“I wish you would like Miss Hale” sounds very much like a subdued confession as to where his affections lay! Notice that he didn’t deny thinking of marrying Margaret. His reply is only that she wouldn’t have him!
Mrs. Thornton gets negative points for her treatment of this soft confession. What a terrible comeback she gives her son! And she even grinds on about how Margaret thinks too highly of herself to have him.
Although Thornton is doubtless hurt by his mother’s caustic, careless replies, he shrugs off the conversation with this remark:
“Well, as I’m just as much convinced of the truth of what you have been saying as you can be; and as I have no thought or expectation of ever asking her to be my wife, you’ll believe me for the future that I’m quite disinterested in speaking about her.”

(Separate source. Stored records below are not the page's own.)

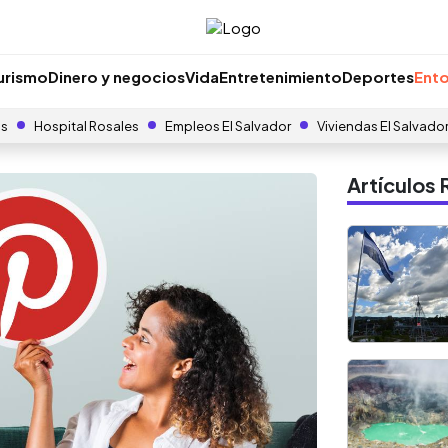
urismo
Dinero y negocios
Vida
Entretenimiento
Deportes
Ento
as
Hospital Rosales
Empleos El Salvador
Viviendas El Salvado
Artículo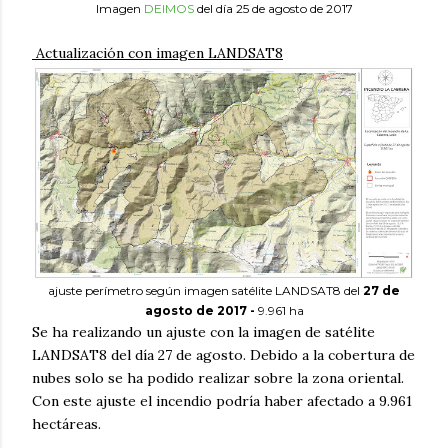
Imagen
DEIMOS
del día 25 de agosto de 2017
Actualización con imagen LANDSAT8
ajuste perímetro según imagen satélite LANDSAT8 del
27 de
agosto de 2017 -
9.961 ha
Se ha realizando un ajuste con la imagen de satélite
LANDSAT8 del día 27 de agosto. Debido a la cobertura de
nubes solo se ha podido realizar sobre la zona oriental.
Con este ajuste el incendio podría haber afectado a 9.961
hectáreas.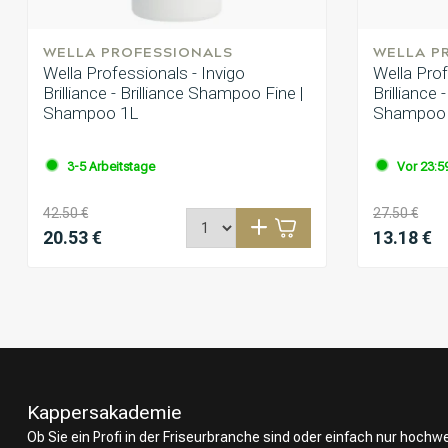
WELLA PROFESSIONALS
WELLA P
Wella Professionals - Invigo
Wella Prof
Brilliance - Brilliance Shampoo Fine |
Brilliance
Shampoo 1L
Shampoo
3-5 Arbeitstage
Vor 23:59
42.50 €
27.50 €
20.53 €
13.18 €
Kappersakademie
Ob Sie ein Profi in der Friseurbranche sind oder einfach nur hoch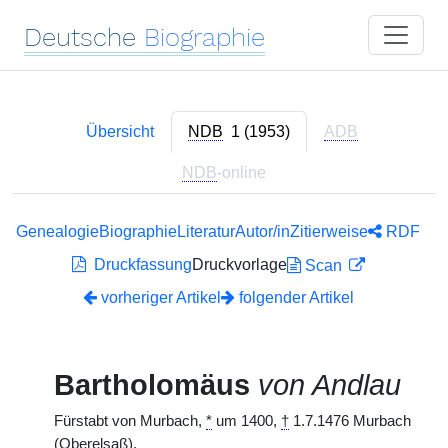
Deutsche
Biographie
Übersicht
NDB
1 (1953)
ADB
NDB
-online
Genealogie
Biographie
Literatur
Autor/in
Zitierweise
RDF
Druckfassung
Druckvorlage
Scan
vorheriger Artikel
folgender Artikel
Bartholomäus
von Andlau
Fürstabt von Murbach,
*
um 1400,
†
1.7.1476 Murbach
(Oberelsaß).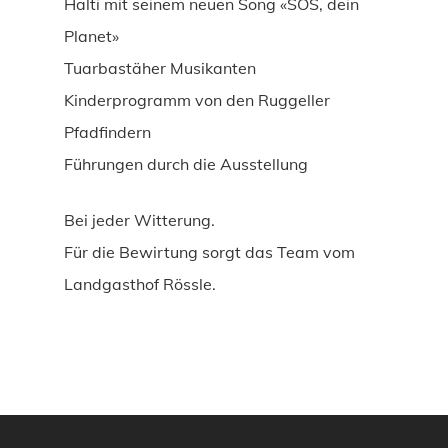
Halti mit seinem neuen Song «SOS, dein
Planet»
Tuarbastäher Musikanten
Kinderprogramm von den Ruggeller
Pfadfindern
Führungen durch die Ausstellung
Bei jeder Witterung.
Für die Bewirtung sorgt das Team vom
Landgasthof Rössle.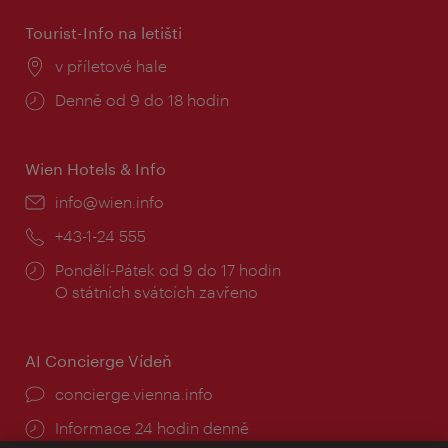
Tourist-Info na letišti
Místo:
v příletové hale
Provozní
Denně od 9 do 18 hodin
doba:
Wien Hotels & Info
E-
info@wien.info
mail:
Telefon:
+43-1-24 555
Provozní
Pondělí-Pátek od 9 do 17 hodin
doba:
O státních svátcích zavřeno
AI Concierge Vídeň
concierge.vienna.info
Informace 24 hodin denně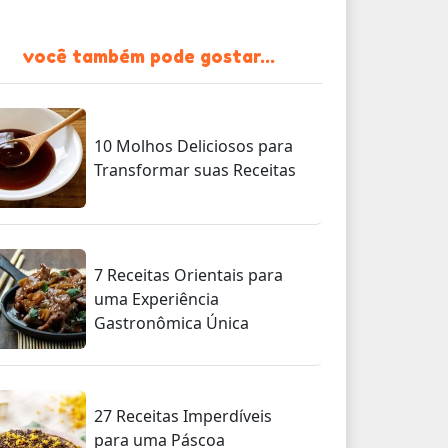
você também pode gostar...
10 Molhos Deliciosos para
Transformar suas Receitas
7 Receitas Orientais para
uma Experiência
Gastronômica Única
27 Receitas Imperdíveis
para uma Páscoa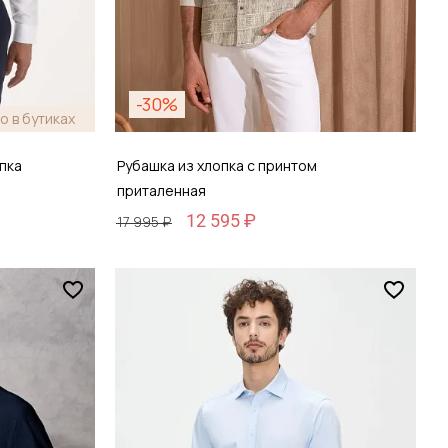
-30%
о в бутиках
пка
Рубашка из хлопка с принтом
приталенная
12 595 ₽
17 995 ₽
Размер
S / 46
зину
Добавить в корзину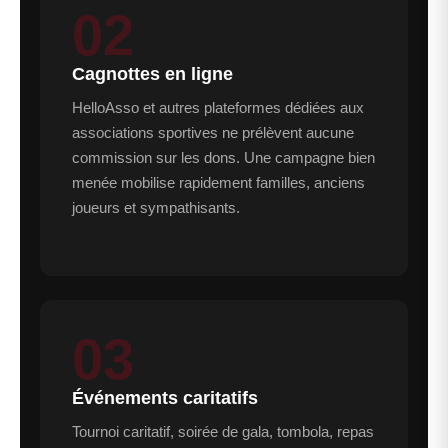
02
Cagnottes en ligne
HelloAsso et autres plateformes dédiées aux
associations sportives ne prélèvent aucune
commission sur les dons. Une campagne bien
menée mobilise rapidement familles, anciens
joueurs et sympathisants.
03
Événements caritatifs
Tournoi caritatif, soirée de gala, tombola, repas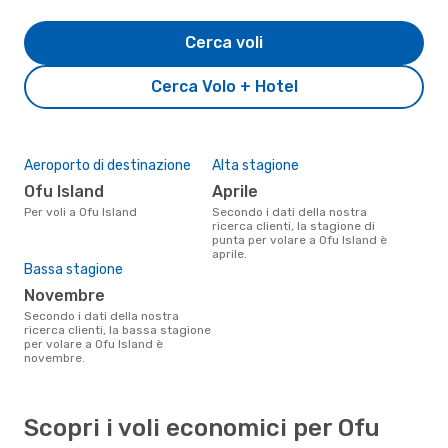
Cerca voli
Cerca Volo + Hotel
Aeroporto di destinazione
Alta stagione
Ofu Island
aprile
Per voli a Ofu Island
Secondo i dati della nostra
ricerca clienti, la stagione di
punta per volare a Ofu Island è
aprile.
Bassa stagione
novembre
Secondo i dati della nostra
ricerca clienti, la bassa stagione
per volare a Ofu Island è
novembre.
Scopri i voli economici per Ofu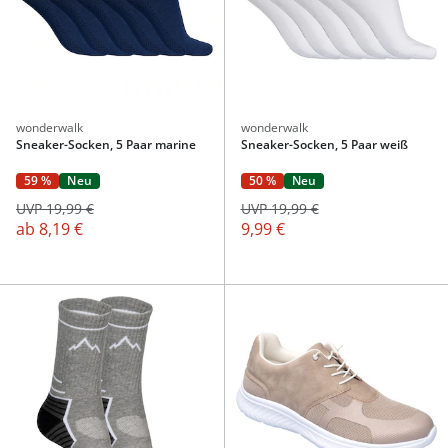
wonderwalk
wonderwalk
Sneaker-Socken, 5 Paar marine
Sneaker-Socken, 5 Paar weiß
59 %
Neu
50 %
Neu
UVP 19,99 €
UVP 19,99 €
ab
8,19 €
9,99 €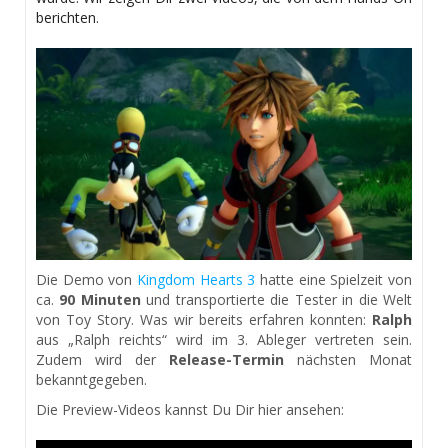
berichten.
Die Demo von
Kingdom Hearts 3
hatte eine Spielzeit von
ca.
90 Minuten
und transportierte die Tester in die Welt
von Toy Story. Was wir bereits erfahren konnten:
Ralph
aus „Ralph reichts“ wird im 3. Ableger vertreten sein.
Zudem wird der
Release-Termin
nächsten Monat
bekanntgegeben.
Die Preview-Videos kannst Du Dir hier ansehen:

Again, saying that he doesn’t expect to ever ask her to be his wife doesn’t mean he hasn’t considered the consequences of doing just that. He has, and that is what he is admitting. His logical sense knows Margaret wouldn’t accept him. So he believes he can brush off the attraction to her at this point:
“I’m not a lad, to be cowed by a proud look from a woman, or care for her misunderstanding me and my position. I can laugh at it!”
But he’s not laughing when his passion for Margaret is roused into a furor by the events of the riot. After he declares his love for her and she fiercely rejects him, he’s sent into a spiral of misery.
It’s during his dazed and anguished walk in the countryside after his rejection that we see clearly that he did indeed carry a desire to marry Margaret for quite some time. And he’s kicking himself for letting his emotions overtake reason:
He went into the fields, walking briskly, because the sharp motion relieved his mind. He could remember all about it now; the pitiful figure he must have cut; the absurd way in which he had gone and done the very thing he had so often agreed with himself in thinking would be the most foolish thing in the world; and had met with exactly the consequences which, in these wise moods, he had always foretold were certain to follow…”
And there you have it. It’s possible the idea of having Margaret as his wife was planted in his mind the night he had tea at the Hales, but he kept the growing desire safely locked up in his heart, because he knew that she wouldn’t accept him.
Safely locked up, that is, until she threw her arms around him at the riot and he carried her lifeless body up the stairs of his home. Then all his logic couldn’t hold him back from trying his luck.
Although his attempt to win her hand that day was a disaster, maybe—just maybe—his impassioned declarations of love planted the idea of marrying him in Margaret!